You are viewing a plain text version of this content. The canonical link for it is here.

Posted to users@tomcat.apache.org by Scott Purcell <pu...@charter.net> on 2006/02/11 02:40:01 UTC

Access log to see where robots go.

I have had trouble getting search engines to see my site. I built it with struts, and use some tags from the index.html page to get business logic, to finally get to my page. The url is http://www.theuniquepear.com

Anyway, upon talking to some co-workers, they suggested I watch my access log, so I can see what files they are indexing. I thought I had the access log turned on for the site, and see when someone hits my web site, but as far as the searchbots go, I only see this in my logs daily.
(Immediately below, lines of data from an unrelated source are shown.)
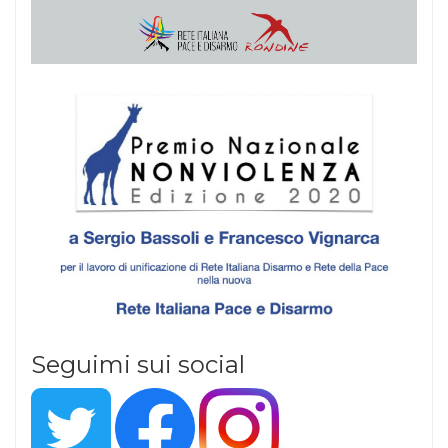
Seguimi sui social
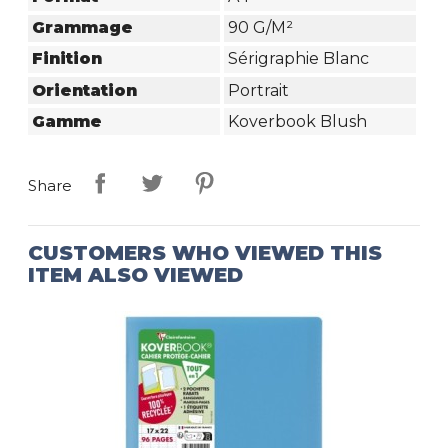
Grammage
90 G/m²
Finition
Sérigraphie Blanc
Orientation
Portrait
Gamme
Koverbook Blush
Share
CUSTOMERS WHO VIEWED THIS
ITEM ALSO VIEWED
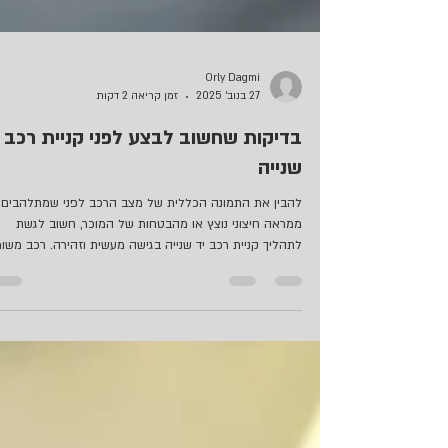
Orly Dagmi
27 בנוב׳ 2025
זמן קריאה 2 דקות
בדיקות שחשוב לבצע לפני קניית רכב י
שנייה
להבין את התמונה הכללית של מצב הרכב לפני שמתלהבים
ממראה חיצוני נוצץ או מהבטחות של המוכר, חשוב לגשת
לתהליך קניית רכב יד שנייה בגישה מעשית וזהירה. רכב משו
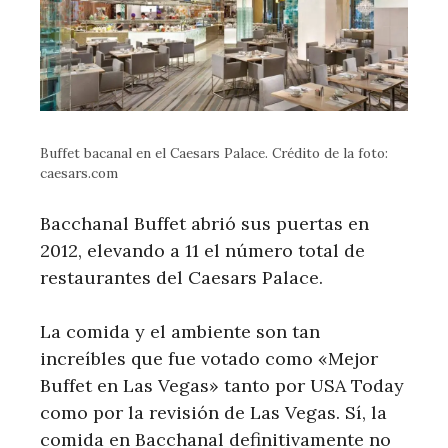
Buffet bacanal en el Caesars Palace. Crédito de la foto:
caesars.com
Bacchanal Buffet abrió sus puertas en
2012, elevando a 11 el número total de
restaurantes del Caesars Palace.
La comida y el ambiente son tan
increíbles que fue votado como «Mejor
Buffet en Las Vegas» tanto por USA Today
como por la revisión de Las Vegas. Sí, la
comida en Bacchanal definitivamente no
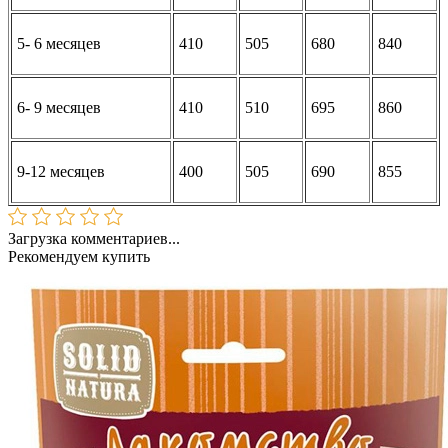
5- 6 месяцев
410
505
680
840
6- 9 месяцев
410
510
695
860
9-12 месяцев
400
505
690
855
Загрузка комментариев...
Рекомендуем купить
$ cat  localhost_access_log.2006-02-07.txt | less
67.15.16.30 - - [07/Feb/2006:03:44:55 -0600] "GET /robots.txt HTTP/1.0" 404 985
67.15.16.30 - - [07/Feb/2006:03:46:21 -0600] "GET / HTTP/1.0" 200 844
67.15.16.30 - - [07/Feb/2006:03:51:57 -0600] "GET /robots.txt HTTP/1.0" 404 985
62.114.208.233 - - [07/Feb/2006:03:52:42 -0600] "GET /unique/welcome.do?OVRAW=home%20decorating%20ideas&OVKEY=home
62.114.208.233 - - [07/Feb/2006:03:52:44 -0600] "GET /unique/includes/siteWide.css HTTP/1.1" 200 15402
62.114.208.233 - - [07/Feb/2006:03:52:44 -0600] "GET /unique/images/header_pear.jpg HTTP/1.1" 200 11227


I see the entry for robots.txt, but I have no idea where they are going, or what they are doing.

I turned on access log like this in the server.xml like so:
        <Valve className="org.apache.catalina.valves.AccessLogValve"
                 directory="logs"  prefix="localhost_access_log." suffix=".txt"
                 pattern="common" resolveHosts="false"/>

And that is a snippet of the log from above.

Does anyone know how to get more involved text, or can anyone tell me what the robots.txt above is doing?


Thanks,
Scott

Re: Access log to see where robots go.

Posted by Leon Rosenberg <ro...@googlemail.com>.

On 2/11/06, Tim Funk <fu...@joedog.org> wrote:
> The problem is your home page, not robots.txt. When / is requested - the
> following is served back, notice the javascript redirect: (the full file is
> below)
>
> ----
>    function invokeWebApp() {
>      top.location.href = "http://www.theuniquepear.com/unique/index.jsp";
>    }
> ----
> Search engines do not execute javascript are there are no links on the page
> so search engines have no where to go. (Except someone else's site).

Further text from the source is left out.